Recently, someone on Twitter pointed out that I might have to explain the term ‘power exchange’ after I used it in a tweet. A quick Twitter poll suggest that enough people don’t know what the term means or want to hear my take on it, so here goes.
I’ve never seen any attempt at a history of the term, but a few older doms I know say that they first heard it used in terms of the energy that flows between dom and sub during pain play and other similar scenes. When a scene goes well, dom and sub are both drawing something out of the other, a bit the way an actor and an audience interact when a theatrical performance is going well, each side encouraging the other. In a situation like that, a dom becomes more aggressive and cruel as the sub becomes more submissive and eager to please. Different body language conveys different energy; a sub whose body is erect and quivering with energy is showing his eagerness and drawing out a reciprocal eagerness from the dom, while one whose body is straining against the bonds may elicit a more cruel energy from his captor. And a dom’s words and body language can call out different energy from a sub. A dom who is being cocky might elicit some resistance from the sub, forcing the dom to ‘earn’ his dominance by overpowering the sub.
But by the 90s, the term ‘power exchange’ was being used to describe not a scene but a relationship. Prior to the late 80s, there was not an enormous amount of effort being spent writing about what BDSM was in an abstract way. It was simply a practice some people engaged in (Larry Townsend’s The Leatherman’s Handbook stands as an obvious exception). But as kink started to grow in popularity and became slightly less underground, some kinksters began trying to understand BDSM in the abstract, to figure out why it was different from domestic violence, and so on. And at that point, some people began to explain BDSM relationships as being rooted in ‘power exchange’.
The basic notion of power exchange is the consensual surrender of the submissive’s power in the relationship to the dominant. When a dom and sub agree to be in a relationship that lasts longer than just a scene, they start to establish some rules about the roles they will play, although those rules might not always be fully-articulated. Ideally, the dom and sub will negotiate clear rules about when and how far the sub is expected to obey the dom. For example, the sub consents to let the dom take the lead during sex, or to be tied up or spanked. The sub may agree to do the dom’s domestic chores, and so on. In a full-out power exchange relationship, the dom may control most facets of their household and domestic life, may dictate the sub’s diet or work-out schedule, control the sub’s grooming and dress, and so on.
Many kinksters realize after they find kink that they were trying to exchange power in their previous vanilla relationships but were doing it without articulating the rules. That usually ends in either frustration or arguments. So it’s important to understand that kinky power exchange is explicit, with all involved knowing what the rules are, agreeing to them, and possessing some ability to re-negotiate the rules should it become necessary. ‘Implicit’ power exchange, where the couple is not openly discussing the power dynamics of relationship, can often lead to conflicts (for example, arguments over money or who does the chores) and in extreme cases may turn into domestic abuse.

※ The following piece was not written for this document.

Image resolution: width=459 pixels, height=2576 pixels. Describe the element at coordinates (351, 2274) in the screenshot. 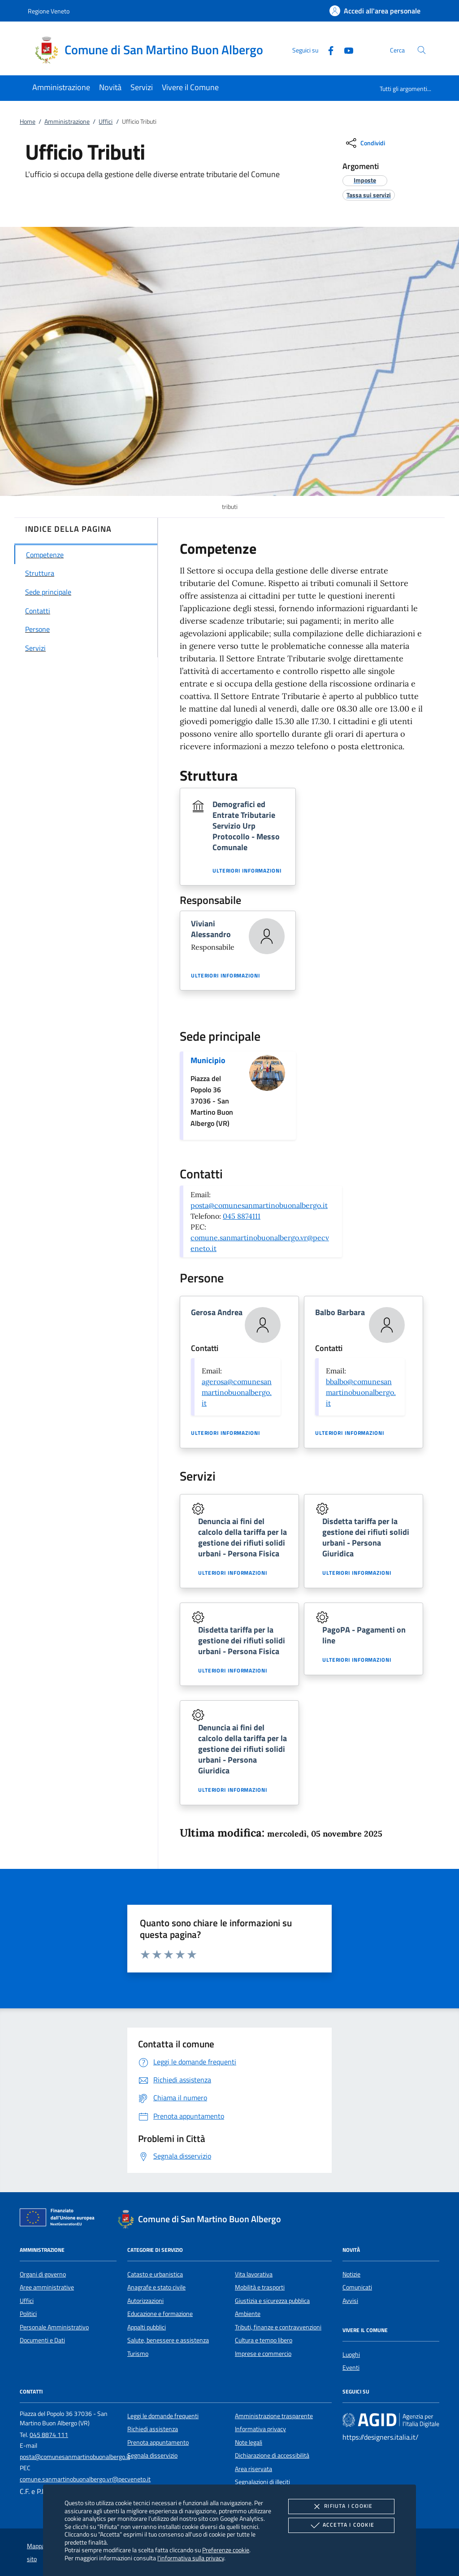

I see `Notizie` at that location.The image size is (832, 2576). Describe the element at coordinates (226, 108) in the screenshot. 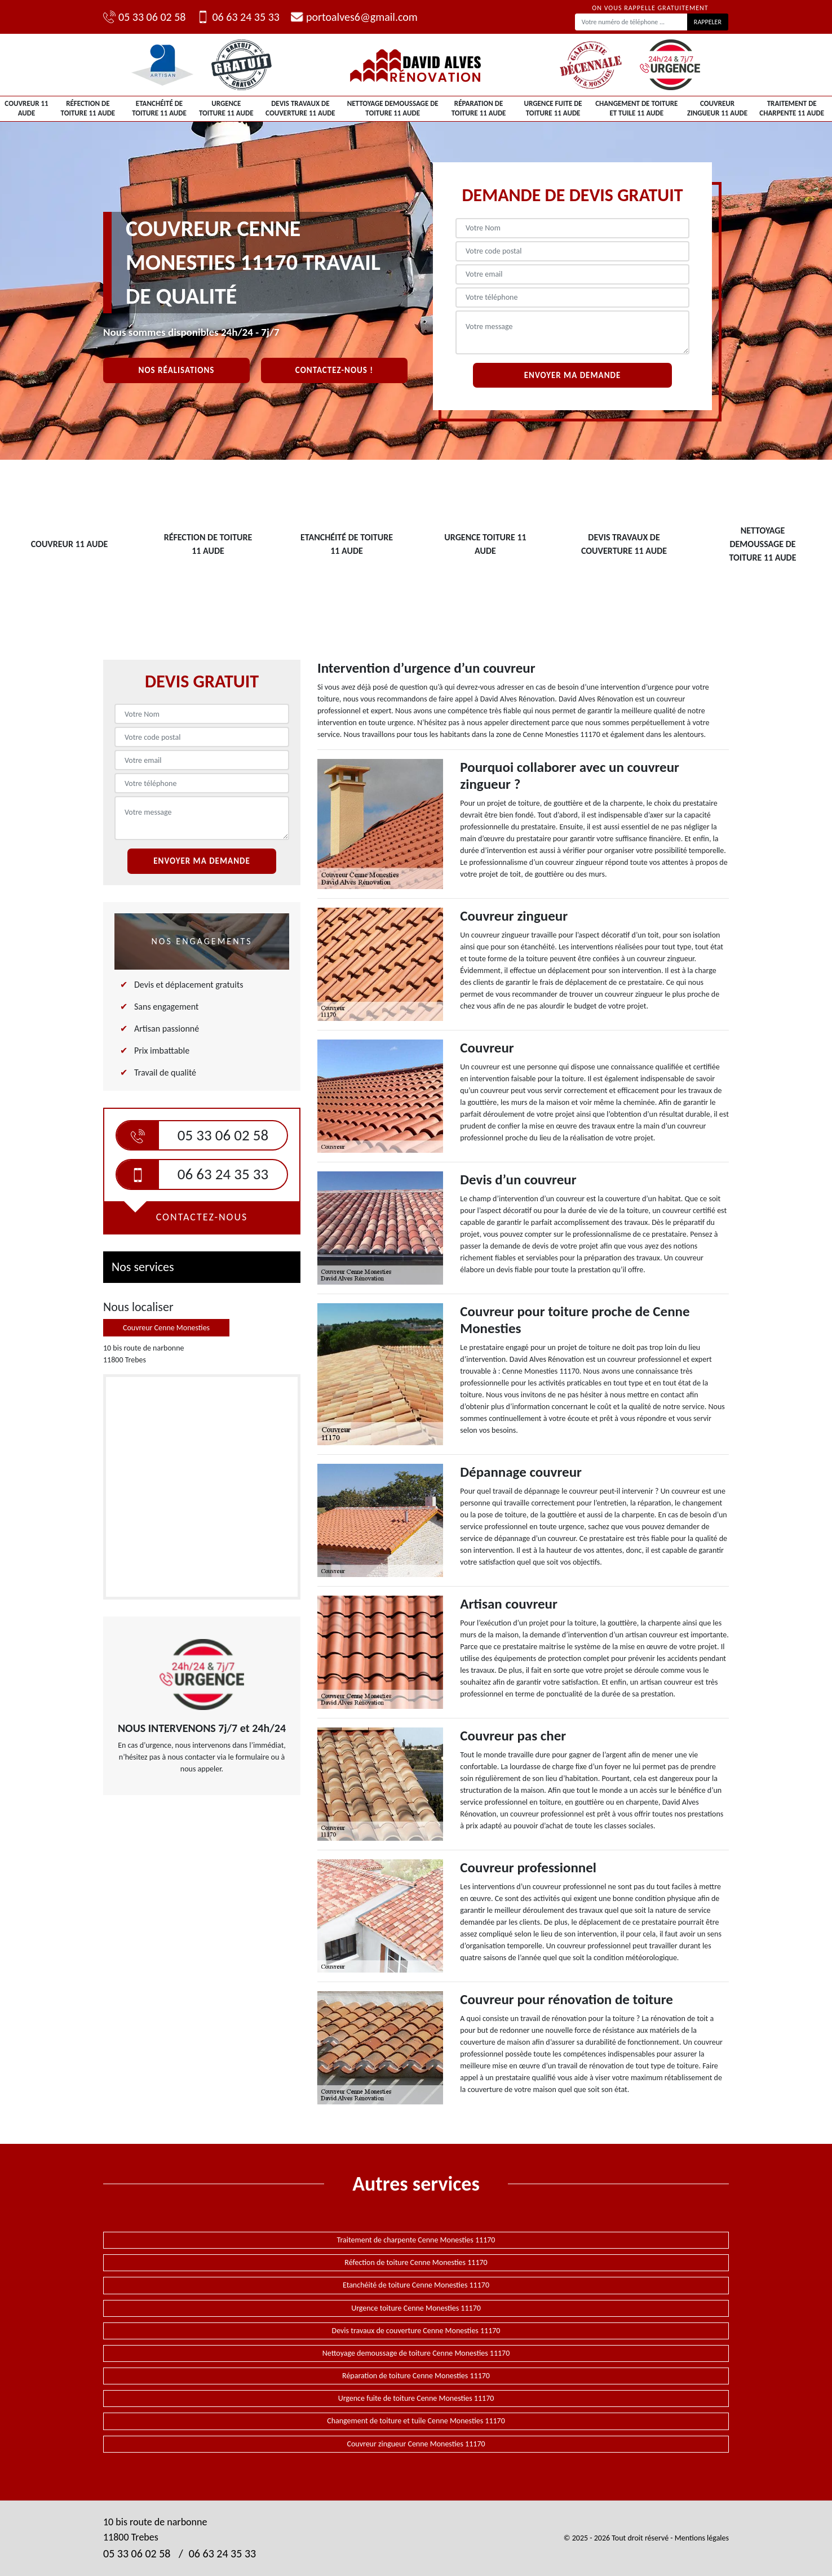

All relationships involve some sort of power exchange. What separates kinky relationships from vanilla ones is that kink gives us a framework for explicitly discussing the power dynamics whereas vanilla couples can often be oblivious to the choices they are making. (After I had my ‘dominance epiphany’, I remember thinking, “oh, that’s why my ex and I argued about money so much! I wanted more control. I just didn’t understand that that’s what the issue was.”)
It’s easy to see what the sub is giving to the dom. But power exchange goes deeper than a simple giving away of power to the dom. This is power exchange, not just power yielding or power taking. So what does the dom give to the sub? Subs don’t, as a rule, want power, at least not as power is conventionally understood. (Kink is paradoxical, and subs can find that surrendering power can be strangely empowering, helping them live their best lives and be more confident in who they truly are.)
What a dom gives to a sub is structure and rules and on a deeper level a place. I like to say that a dom becomes the center of the sub’s universe, acting like the sun around which the sub’s planet orbits. The dom’s gravitational power holds the sub in place, providing a sense of security, a fixed point that stabilizes the sub’s life, an anchor that helps the sub weather life’s storms. (Not all subs need that; some subs are very confident in their place and need a superior for some other psychological reason.)
Viewing a kink relationship this way helps clarify one of the things so much of the kink porn gets wrong (as well as the view of BDSM from the outside). A dom doesn’t just get to take from the sub. The dom is giving as well. He doesn’t just have privileges; he has duties in the relationship. Early on in my relationship with my first slave, I had given him a rule that he was supposed to open doors for me. But he started to complain that I was just opening some doors and walking through them before he could open them. That upset him because it made him feel like he wasn’t doing his job well enough, that I didn’t trust him to get that rule right. That taught me that I had to slow down as I approached a door to allow him to step ahead and open it. Doing that well and consistently made him feel proud of his service and made him want to serve more. So one of my principles about rule-making is that when a dom sets a rule, he is bound by it as well. He has a duty to allow himself to be served via that rule. Because kink is a reciprocal power exchange, even if it looks like the power only flows one way.